Objective: In the present study, some of the native methodical published studies have been
the subject of a new meta-analysis to evaluate the usefulness of add-on antidepressants on
negative symptoms of schizophrenia.
Method: Following searching in known databases, eight homemade relevant randomized
clinical trials, including 277 male participants, had been selected. All the samples had been
chosen among the chronic male inpatients, meeting the diagnosis of schizophrenia according
to Diagnostic and Statistical Manual of Mental Disorders, 4th edition, text revision, who had
been entered into parallel group, double-blind studies for random assignment to an antidepressant
or placebo plus their current antipsychotic.

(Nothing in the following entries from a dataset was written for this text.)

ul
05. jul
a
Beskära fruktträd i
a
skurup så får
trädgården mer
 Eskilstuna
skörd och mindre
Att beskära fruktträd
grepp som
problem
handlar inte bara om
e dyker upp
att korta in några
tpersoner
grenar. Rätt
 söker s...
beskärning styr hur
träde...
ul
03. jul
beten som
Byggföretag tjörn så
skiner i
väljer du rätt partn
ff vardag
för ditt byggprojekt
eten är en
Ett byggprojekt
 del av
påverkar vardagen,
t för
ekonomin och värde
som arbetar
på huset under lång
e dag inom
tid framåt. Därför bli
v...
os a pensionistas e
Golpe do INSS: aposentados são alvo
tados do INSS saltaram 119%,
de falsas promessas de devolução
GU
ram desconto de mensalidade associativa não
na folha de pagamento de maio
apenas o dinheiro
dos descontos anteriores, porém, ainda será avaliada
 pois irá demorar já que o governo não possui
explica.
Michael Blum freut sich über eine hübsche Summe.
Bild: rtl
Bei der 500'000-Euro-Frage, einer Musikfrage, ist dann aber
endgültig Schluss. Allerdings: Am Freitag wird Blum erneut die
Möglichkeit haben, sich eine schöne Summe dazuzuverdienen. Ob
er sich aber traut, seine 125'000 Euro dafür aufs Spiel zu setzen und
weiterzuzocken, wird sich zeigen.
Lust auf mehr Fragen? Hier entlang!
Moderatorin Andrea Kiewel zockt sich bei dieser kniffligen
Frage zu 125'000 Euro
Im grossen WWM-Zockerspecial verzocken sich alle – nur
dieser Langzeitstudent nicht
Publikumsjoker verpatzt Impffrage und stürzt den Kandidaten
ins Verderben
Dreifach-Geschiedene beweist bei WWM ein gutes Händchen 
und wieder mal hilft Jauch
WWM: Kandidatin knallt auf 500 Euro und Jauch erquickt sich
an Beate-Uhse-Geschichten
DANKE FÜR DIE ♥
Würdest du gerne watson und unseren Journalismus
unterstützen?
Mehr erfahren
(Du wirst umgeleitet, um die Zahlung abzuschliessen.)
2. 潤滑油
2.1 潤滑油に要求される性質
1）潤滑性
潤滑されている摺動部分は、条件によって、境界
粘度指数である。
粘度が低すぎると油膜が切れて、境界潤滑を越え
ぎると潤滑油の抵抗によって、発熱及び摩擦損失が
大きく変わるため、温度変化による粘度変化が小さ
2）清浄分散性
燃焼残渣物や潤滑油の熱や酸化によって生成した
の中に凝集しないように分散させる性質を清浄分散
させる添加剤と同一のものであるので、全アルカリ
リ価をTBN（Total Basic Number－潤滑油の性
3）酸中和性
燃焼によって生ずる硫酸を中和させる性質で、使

Scale for Assessment of Negative Symptoms
was used as the primary outcome measure in these experiments for assessment of negative
symptoms. Response, too, was defined as a reduction of ≥20% in the score of the aforesaid
scale (total and/or subscales).
Results: Combined Effect Size of the aforesaid studies has revealed a significant influence
with regard to the effectiveness of antidepressants on negative symptoms of schizophrenia
(OR = 7.00, CI= 3.79 - 12.93, z= 7.49, p<0.000). Comparable consequences too could be
found with regard to different symptoms of deficit syndrome. Anhedonia -Asociality displayed
the best Combined Effect Size, followed by Affective Blunting, Avolition -Apathy, Attention
Deficit, and lastly Alogia. Heterogeneity of all the abovementioned analysis was negligible
and thus suitable.
Conclusion: Antidepressants have favorable effects with respect to the improvement of deficit
syndrome and its different symptomatic dimensions.